The public - you and I generally - are complicit in the exploitative strategies used by car companies.

They have sold us the idea of, and mostly we have willingly bought, complex gizmos which do close to nothing to improve the functionality of motor vehicles.

These include generally unusable performance, sport modes, racetrack modes, economy modes, power seats, internal ambient lighting, auto wipers, auto lights, integrated media systems, etc. None of this is critical in transporting homo-sapiens from A to B efficiently in reasonable comfort.

We have only ourselves to blame. We should have bought the base model. Instead we chose the one equipped with configurable steering wheels, optional altitude sensors, leather upholstery crafted from the skin of dolphins, ecologically sound wood trim, and additive free air suspension.
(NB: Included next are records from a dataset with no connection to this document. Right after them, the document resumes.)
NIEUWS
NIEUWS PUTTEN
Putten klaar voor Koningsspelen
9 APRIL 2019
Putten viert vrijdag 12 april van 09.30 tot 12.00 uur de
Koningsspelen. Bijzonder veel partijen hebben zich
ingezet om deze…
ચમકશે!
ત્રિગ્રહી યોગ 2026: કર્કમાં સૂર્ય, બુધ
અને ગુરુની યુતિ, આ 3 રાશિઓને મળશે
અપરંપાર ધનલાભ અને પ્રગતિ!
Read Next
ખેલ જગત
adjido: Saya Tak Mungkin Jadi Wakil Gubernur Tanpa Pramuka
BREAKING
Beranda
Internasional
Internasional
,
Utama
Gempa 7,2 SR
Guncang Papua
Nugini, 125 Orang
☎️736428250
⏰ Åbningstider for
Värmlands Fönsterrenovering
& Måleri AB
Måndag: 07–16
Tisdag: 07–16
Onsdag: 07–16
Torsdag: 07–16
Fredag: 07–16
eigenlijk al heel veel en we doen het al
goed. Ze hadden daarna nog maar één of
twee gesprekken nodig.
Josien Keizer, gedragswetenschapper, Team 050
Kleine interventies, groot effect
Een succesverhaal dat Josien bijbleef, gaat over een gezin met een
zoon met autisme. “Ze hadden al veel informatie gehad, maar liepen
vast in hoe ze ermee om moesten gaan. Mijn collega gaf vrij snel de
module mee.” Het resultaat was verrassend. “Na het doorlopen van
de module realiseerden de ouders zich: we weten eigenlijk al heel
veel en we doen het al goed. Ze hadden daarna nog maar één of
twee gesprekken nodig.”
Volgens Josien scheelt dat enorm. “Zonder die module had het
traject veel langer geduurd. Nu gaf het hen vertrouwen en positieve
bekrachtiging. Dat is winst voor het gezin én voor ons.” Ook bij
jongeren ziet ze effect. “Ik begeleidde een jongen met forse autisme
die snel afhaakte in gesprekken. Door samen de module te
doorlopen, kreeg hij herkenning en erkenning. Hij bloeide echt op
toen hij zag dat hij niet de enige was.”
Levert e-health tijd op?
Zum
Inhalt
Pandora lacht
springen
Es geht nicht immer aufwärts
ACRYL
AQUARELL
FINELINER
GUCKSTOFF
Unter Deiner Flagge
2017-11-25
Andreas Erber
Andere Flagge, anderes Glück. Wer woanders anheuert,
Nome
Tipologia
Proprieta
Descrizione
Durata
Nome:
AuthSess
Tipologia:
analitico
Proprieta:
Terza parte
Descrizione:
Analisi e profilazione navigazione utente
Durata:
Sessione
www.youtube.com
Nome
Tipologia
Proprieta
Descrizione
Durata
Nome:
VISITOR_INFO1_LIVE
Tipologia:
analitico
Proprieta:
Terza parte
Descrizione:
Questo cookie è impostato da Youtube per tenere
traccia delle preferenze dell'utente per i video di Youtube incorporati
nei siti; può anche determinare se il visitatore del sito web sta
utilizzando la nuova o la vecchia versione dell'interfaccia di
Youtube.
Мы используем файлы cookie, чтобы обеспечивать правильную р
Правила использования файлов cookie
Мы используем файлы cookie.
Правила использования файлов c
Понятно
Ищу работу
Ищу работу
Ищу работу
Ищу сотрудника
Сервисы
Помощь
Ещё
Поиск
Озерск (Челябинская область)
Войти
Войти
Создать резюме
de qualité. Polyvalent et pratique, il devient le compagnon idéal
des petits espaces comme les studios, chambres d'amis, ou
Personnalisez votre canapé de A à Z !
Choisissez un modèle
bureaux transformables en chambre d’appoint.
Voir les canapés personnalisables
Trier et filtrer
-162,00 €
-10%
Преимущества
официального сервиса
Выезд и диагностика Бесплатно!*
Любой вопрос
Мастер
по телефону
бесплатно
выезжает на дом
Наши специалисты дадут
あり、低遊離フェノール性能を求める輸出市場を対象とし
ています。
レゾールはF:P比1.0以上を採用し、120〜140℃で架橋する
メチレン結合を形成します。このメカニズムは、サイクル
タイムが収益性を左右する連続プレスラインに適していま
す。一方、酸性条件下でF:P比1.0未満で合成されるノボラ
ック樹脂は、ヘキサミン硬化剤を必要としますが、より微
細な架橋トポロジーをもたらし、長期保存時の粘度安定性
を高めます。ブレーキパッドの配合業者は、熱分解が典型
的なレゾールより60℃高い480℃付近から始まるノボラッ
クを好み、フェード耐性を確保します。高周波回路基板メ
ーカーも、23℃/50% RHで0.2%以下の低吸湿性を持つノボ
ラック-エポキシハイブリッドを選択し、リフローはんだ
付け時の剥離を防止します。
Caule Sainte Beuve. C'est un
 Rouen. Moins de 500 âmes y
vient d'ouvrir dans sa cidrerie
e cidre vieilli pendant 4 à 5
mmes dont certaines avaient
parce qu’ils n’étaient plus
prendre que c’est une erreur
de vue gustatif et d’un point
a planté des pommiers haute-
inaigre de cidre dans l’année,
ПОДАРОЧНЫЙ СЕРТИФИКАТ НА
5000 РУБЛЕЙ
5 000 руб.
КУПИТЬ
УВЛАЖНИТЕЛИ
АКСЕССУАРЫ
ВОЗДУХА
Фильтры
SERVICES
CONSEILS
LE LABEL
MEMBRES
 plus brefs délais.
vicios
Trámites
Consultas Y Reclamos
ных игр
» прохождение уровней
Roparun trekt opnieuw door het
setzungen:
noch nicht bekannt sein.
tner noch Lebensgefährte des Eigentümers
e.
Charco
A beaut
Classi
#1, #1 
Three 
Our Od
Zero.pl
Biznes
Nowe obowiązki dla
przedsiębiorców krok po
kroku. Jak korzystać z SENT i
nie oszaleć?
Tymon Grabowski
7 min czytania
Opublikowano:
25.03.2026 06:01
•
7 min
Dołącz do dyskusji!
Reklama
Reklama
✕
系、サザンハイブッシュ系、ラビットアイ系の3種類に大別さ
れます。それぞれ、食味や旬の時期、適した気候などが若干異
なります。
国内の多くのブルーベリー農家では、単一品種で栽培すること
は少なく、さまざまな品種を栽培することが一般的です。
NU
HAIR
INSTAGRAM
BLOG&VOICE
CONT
They then tell us we need £000s of sophisticated technical kit to tell use what is wrong with our sophisticated complex car. We are idiots and deserve to be exploited!


----------



## Dibs-h (19 May 2022)

Spectric said:


> Why would the BMW chains need to be sealed for life, don't they run within the engine casings in oil like chains once used to?


They do all run within the casings in oil. Sorry, by "sealed for life" - I meant that's their BS for "doesn't ever need changing".


----------



## Spectric (19 May 2022)

Just watched a video on changing the chains on an N47 BMW engine, what a complete design failure from start to finish. Remove engine, remove flywheel and sump then a casing just to access these chains and some nasty plastic guides. Running in oil so why do they fail, could it be that it is just a single little chain and not a duplex that was once so common! BMW, VW and Mercedes engineering has gone down hill big time, have they sacrificed their once proud names for the sake of survival amongst the competition.


----------



## Keith 66 (19 May 2022)

Car companies build cars to make money, they are in the business of shifting products, lots of them, the customers convenience in fixing it when it goes wrong is barely a consideration, any way to make the product faster & cheaper to build will be used. The white goods analogy is perfect, they build washing machines to wear out so they can sell you new ones, Cars are the same.


----------



## Fergie 307 (19 May 2022)

Terry - Somerset said:


> The public - you and I generally - are complicit in the exploitative strategies used by car companies.
> 
> They have sold us the idea of, and mostly we have willingly bought, complex gizmos which do close to nothing to improve the functionality of motor vehicles.
> 
> ...


it is such a shame that no one really makes a basic car anymore, a modern equivalent of the 2CV for example, with the bare minimum of electronics to control the engine and useful stuff like ABS and airbags. No mood lighting, no blooming electric handbrake or the plethora of other gadgetry that we can apparently no longer do without.


----------



## okeydokey (20 May 2022)

Ah 2CV
Happy days


----------



## loc0 (20 May 2022)

Keith 66 said:


> Car companies build cars to make money, they are in the business of shifting products, lots of them, the customers convenience in fixing it when it goes wrong is barely a consideration, any way to make the product faster & cheaper to build will be used. The white goods analogy is perfect, they build washing machines to wear out so they can sell you new ones, Cars are the same.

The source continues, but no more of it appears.